I adjusted my carb floats from 5mm/12mm to 6mm/13mm. I also did find a piece of o-ring in the main jet stack for the 1/2 side. This seems to have killed my 2 year old gremlin. I will be continuing to drive the bus to make sure that the gremlin is dead. I may be able to concentrate on something else for a change on the bus.


The gremlin is still alive. I seemed to have affected it with the carb float adjustments. I will be taking the floats out on Friday and weighing them to see if they are starting to soak with gas and getting heavier. There is a weight spec on the side of the float. If I find that they are heavy, I will lower the float from 6mm to 7mm to try and compensate for the heavier float until I get new ones. Hopefully this is on the right track.


 It seems that I am not getting any where with this fix.  I sent an email to and asked the question of how to get at my gremlin that affects my bus. They responded to my pretty detailed question with that they think my gas tank has an obstruction or something. So I will be draining my tank next to see what comes out of it. This is about the only thing that I have not done so far.


I made sure that the tank outlet was flowing with no obstructions and still the gremlin exists. So I may switch my carbs back to my kadrons that I once had on the motor. They will need to be cleaned. Also one of the manifolds has a broken mounting tab. I will have to buy new manifolds and open them up to match the head intake runners. I will also have to modify the vacuum system for the power assist brake vacuum line that gets its vacuum from the intake manifolds. I had modified this from the kadron set up to the dell set up. So all of this will take me a couple of weeks to accomplish. I will be starting this weekend by removing the motor and ordering new manifolds. That's all for now.

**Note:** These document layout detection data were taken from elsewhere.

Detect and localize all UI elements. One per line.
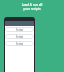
staticText: Script (16, 42, 24, 46)
button[interactable]: Script (5, 41, 34, 46)
staticText: Script (16, 35, 24, 39)
button[interactable]: Script (5, 27, 34, 32)
button[interactable]: Script (5, 34, 34, 39)
staticText: Script (16, 28, 24, 32)
staticText: Load & run all your scripts (0, 3, 64, 11)
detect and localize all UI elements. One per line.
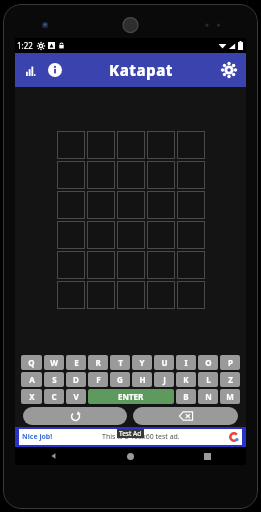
button[interactable]: Restart [23,407,127,425]
staticText: F [96,374,101,385]
button[interactable]: Q [21,355,42,370]
button[interactable]: Back [15,447,92,465]
staticText: K [183,374,189,385]
staticText: Q [28,357,35,368]
staticText: U [161,357,168,368]
button[interactable]: X [21,389,42,404]
button[interactable]: T [110,355,130,370]
staticText: Katapat [109,60,174,80]
button[interactable]: W [44,355,64,370]
button[interactable]: V [66,389,86,404]
button[interactable]: O [198,355,218,370]
staticText: E [74,357,79,368]
staticText: O [205,357,212,368]
staticText: M [226,391,234,402]
button[interactable]: Recent apps [169,447,246,465]
button[interactable]: Settings [217,58,241,82]
button[interactable]: C [44,389,64,404]
staticText: V [73,391,79,402]
staticText: T [118,357,123,368]
staticText: G [117,374,123,385]
staticText: A [29,374,35,385]
staticText: B [183,391,189,402]
staticText: H [139,374,146,385]
staticText: C [51,391,57,402]
staticText: S [52,374,57,385]
staticText: W [50,357,58,368]
button[interactable]: M [220,389,240,404]
staticText: ENTER [118,391,144,402]
staticText: Test Ad [119,429,142,438]
button[interactable]: U [154,355,174,370]
button[interactable]: Nice job! [19,429,242,445]
button[interactable]: K [176,372,196,387]
staticText: 1:22 [17,40,33,51]
staticText: R [95,357,101,368]
staticText: P [228,357,233,368]
button[interactable]: E [66,355,86,370]
button[interactable]: ENTER [88,389,174,404]
staticText: Z [228,374,233,385]
staticText: I [184,357,188,368]
staticText: D [73,374,79,385]
staticText: Nice job! [22,432,53,442]
button[interactable]: A [21,372,42,387]
button[interactable]: L [198,372,218,387]
button[interactable]: Backspace [133,407,238,425]
button[interactable]: J [154,372,174,387]
button[interactable]: P [220,355,240,370]
staticText: This is a 468x60 test ad. [102,432,180,442]
button[interactable]: D [66,372,86,387]
button[interactable]: H [132,372,152,387]
button[interactable]: G [110,372,130,387]
button[interactable]: I [176,355,196,370]
button[interactable]: Statistics [20,59,42,81]
button[interactable]: Z [220,372,240,387]
button[interactable]: S [44,372,64,387]
button[interactable]: R [88,355,108,370]
staticText: L [206,374,211,385]
button[interactable]: B [176,389,196,404]
button[interactable]: N [198,389,218,404]
staticText: N [205,391,212,402]
staticText: Y [139,357,145,368]
button[interactable]: Home [92,447,169,465]
button[interactable]: F [88,372,108,387]
button[interactable]: Y [132,355,152,370]
button[interactable]: Info [44,59,66,81]
staticText: J [163,374,166,385]
staticText: X [29,391,35,402]
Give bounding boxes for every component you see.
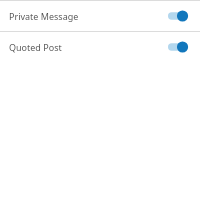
staticText: Quoted Post <box>9 41 62 53</box>
button[interactable]: Toggle on <box>168 40 190 54</box>
button[interactable]: Quoted Post <box>0 32 200 62</box>
button[interactable]: Toggle on <box>168 9 190 23</box>
button[interactable]: Private Message <box>0 1 200 31</box>
staticText: Private Message <box>9 10 79 22</box>
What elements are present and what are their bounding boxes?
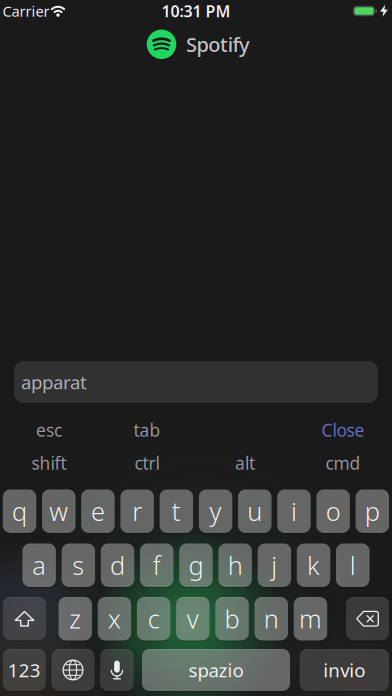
button[interactable]: alt [196, 448, 294, 478]
staticText: d [110, 548, 125, 582]
staticText: apparat [21, 370, 87, 394]
staticText: c [148, 602, 160, 636]
button[interactable]: a [22, 544, 56, 587]
staticText: r [132, 494, 142, 528]
button[interactable]: esc [0, 415, 98, 445]
button[interactable]: o [316, 490, 350, 533]
button[interactable]: v [176, 597, 210, 640]
button[interactable]: cmd [294, 448, 392, 478]
staticText: shift [32, 452, 66, 474]
button[interactable]: x [98, 597, 131, 640]
staticText: w [49, 494, 68, 528]
staticText: l [350, 548, 356, 582]
staticText: cmd [326, 452, 360, 474]
staticText: ctrl [134, 452, 160, 474]
button[interactable]: i [277, 490, 311, 533]
button[interactable]: u [238, 490, 272, 533]
staticText: o [326, 494, 341, 528]
staticText: tab [134, 418, 160, 442]
staticText: g [188, 548, 204, 582]
button[interactable]: spazio [142, 649, 290, 691]
staticText: Spotify [186, 31, 250, 58]
staticText: n [264, 602, 279, 636]
button[interactable]: ctrl [98, 448, 196, 478]
button[interactable]: Delete [346, 597, 389, 640]
button[interactable]: w [42, 490, 76, 533]
button[interactable]: Next keyboard [52, 649, 94, 691]
button[interactable]: s [62, 544, 95, 587]
staticText: m [299, 602, 322, 636]
button[interactable]: Close [294, 415, 392, 445]
staticText: f [153, 548, 161, 582]
staticText: j [271, 548, 277, 582]
staticText: 123 [8, 658, 41, 682]
button[interactable]: y [199, 490, 232, 533]
button[interactable]: shift [0, 448, 98, 478]
staticText: z [69, 602, 81, 636]
button[interactable]: e [81, 490, 115, 533]
staticText: k [307, 548, 320, 582]
button[interactable]: tab [98, 415, 196, 445]
button[interactable]: j [258, 544, 291, 587]
button[interactable]: t [160, 490, 193, 533]
button[interactable]: b [215, 597, 249, 640]
staticText: y [210, 494, 222, 528]
staticText: b [225, 602, 240, 636]
button[interactable]: l [336, 544, 370, 587]
staticText: u [247, 494, 262, 528]
staticText: invio [323, 658, 365, 682]
staticText: x [108, 602, 121, 636]
button[interactable]: q [3, 490, 36, 533]
button[interactable]: Shift [3, 597, 46, 640]
button[interactable]: h [218, 544, 252, 587]
button[interactable]: n [254, 597, 288, 640]
button[interactable]: Dictation [100, 649, 134, 691]
staticText: a [32, 548, 46, 582]
button[interactable]: g [179, 544, 213, 587]
staticText: p [365, 494, 380, 528]
button[interactable]: r [120, 490, 154, 533]
staticText: i [291, 494, 297, 528]
button[interactable]: f [140, 544, 174, 587]
staticText: e [91, 494, 105, 528]
staticText: Close [322, 418, 364, 442]
staticText: esc [36, 418, 62, 442]
staticText: s [72, 548, 84, 582]
staticText: 10:31 PM [162, 0, 230, 22]
staticText: Carrier [2, 1, 50, 21]
button[interactable]: c [137, 597, 170, 640]
button[interactable]: k [297, 544, 330, 587]
button[interactable]: Text input: apparat [14, 361, 378, 403]
staticText: q [12, 494, 27, 528]
staticText: v [187, 602, 199, 636]
staticText: t [172, 494, 181, 528]
button[interactable]: z [58, 597, 92, 640]
staticText: spazio [188, 658, 244, 682]
staticText: alt [235, 452, 255, 474]
staticText: h [228, 548, 243, 582]
button[interactable]: p [356, 490, 389, 533]
button[interactable]: d [101, 544, 134, 587]
button[interactable]: 123 [3, 649, 46, 691]
button[interactable]: m [294, 597, 327, 640]
button[interactable]: invio [300, 649, 389, 691]
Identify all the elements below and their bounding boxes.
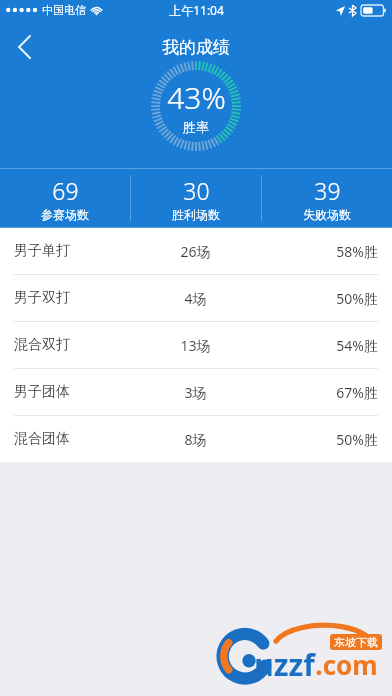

I have now swapped from the dells to the kads.  It took a lot of work but it is done now.  I am still having some tuning and linkage issues.  However, it seems that changing out the carbs did the trick for eliminating my gremlin that was a loss of power when I hit high rpms.  Here is what I did to get the carbs installed.

I had to remove the old carbs, fanshroud, thermostat, cc breather and a few other things.

I then had to install a different fan shroud because the manifolds that I bought were shorter and did not clear my original shroud.  This shroud I had already but it is for fuel injection and did not have the hole in the correct location for the accelerator cable.  So I had to drill one.  I also had to clearance this shroud with a hammer for the carbs.

Here is the shroud installed.

Here is the coil installed in a different position than my original.

Here my cc breather is now installed and also you can see where I installed a new holley pressure regulator.

Here are the kads before installing.  New manifolds with the balance tube fittings.

Now the carbs are installed.

This linkage (Scat) is a good one.  However, it takes a bit to get it right.  It also has clearance issues with my breather hose you can see.

Much better linkage ends compared to the original kad linkage.  Much more adjustable.